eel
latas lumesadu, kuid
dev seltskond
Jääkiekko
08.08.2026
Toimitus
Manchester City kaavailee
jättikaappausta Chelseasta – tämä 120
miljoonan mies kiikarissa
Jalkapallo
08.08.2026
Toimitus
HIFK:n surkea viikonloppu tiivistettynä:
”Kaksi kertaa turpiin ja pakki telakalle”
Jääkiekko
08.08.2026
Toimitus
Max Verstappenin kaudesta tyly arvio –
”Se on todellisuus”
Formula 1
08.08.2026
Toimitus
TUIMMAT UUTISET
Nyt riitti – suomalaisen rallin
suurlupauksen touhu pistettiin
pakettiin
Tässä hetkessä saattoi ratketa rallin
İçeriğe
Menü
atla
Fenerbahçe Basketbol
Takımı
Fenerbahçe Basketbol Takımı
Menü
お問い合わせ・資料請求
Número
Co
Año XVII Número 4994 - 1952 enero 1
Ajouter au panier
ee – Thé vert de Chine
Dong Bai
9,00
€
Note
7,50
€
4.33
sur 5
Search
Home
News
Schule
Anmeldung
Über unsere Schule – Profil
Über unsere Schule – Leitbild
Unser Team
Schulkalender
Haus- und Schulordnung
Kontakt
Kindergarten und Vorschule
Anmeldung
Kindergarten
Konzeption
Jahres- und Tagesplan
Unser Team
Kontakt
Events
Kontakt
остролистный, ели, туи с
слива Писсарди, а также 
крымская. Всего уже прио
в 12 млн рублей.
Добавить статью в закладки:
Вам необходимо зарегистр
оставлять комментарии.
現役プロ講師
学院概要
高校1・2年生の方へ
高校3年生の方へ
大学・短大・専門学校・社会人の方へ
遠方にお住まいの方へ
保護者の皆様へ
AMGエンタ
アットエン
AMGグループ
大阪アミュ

## Your objective
Filter the records above down to the lines containing "Über".

## Solved problem
Über unsere Schule – Profil
Über unsere Schule – Leitbild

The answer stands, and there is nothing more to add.